UrBench: A Comprehensive Benchmark for Evaluating Large Multimodal Models in Multi-View Urban Scenarios
This repo contains evaluation code for the paper "UrBench: A Comprehensive Benchmark for Evaluating Large Multimodal Models in Multi-View Urban Scenarios" [AAAI 2025]
🌐 Homepage | 🤗 Dataset | 📑 Paper | 💻 Code | 📖 arXiv
- 🔥[2024.12.11] UrBench has been accepted to AAAI 2025 main track!
We propose UrBench, a multi-view benchmark designed to evaluate LMMs’ performances in urban environments. Our benchmark includes 14 urban tasks that we categorize into various dimensions. These tasks encompass both region-level evaluations that assess LMMs’ capabilities in urban planning, as well as role-level evaluations that examine LMMs’ responses to daily issues.
- Region-level and role-level questions.

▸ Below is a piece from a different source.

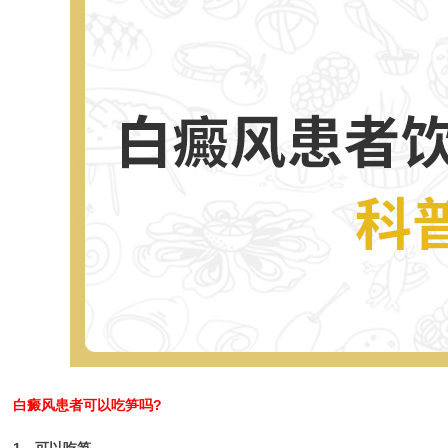
白癜风患者可以吃笋吗?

UrBench contains diverse questions at both region and role level, while previous benchmarks generally focus on region-level questions.
- Multi-view data. UrBench incorporates both street and satellite data, as well as their paired-up cross-view data. Prior benchmarks generally focus on evaluations from a single view perspective.
- Diverse task types. UrBench contains 14 diverse task types categorized into four task dimensions, while previous benchmarks only offer limited task types such as counting, object recognition, etc.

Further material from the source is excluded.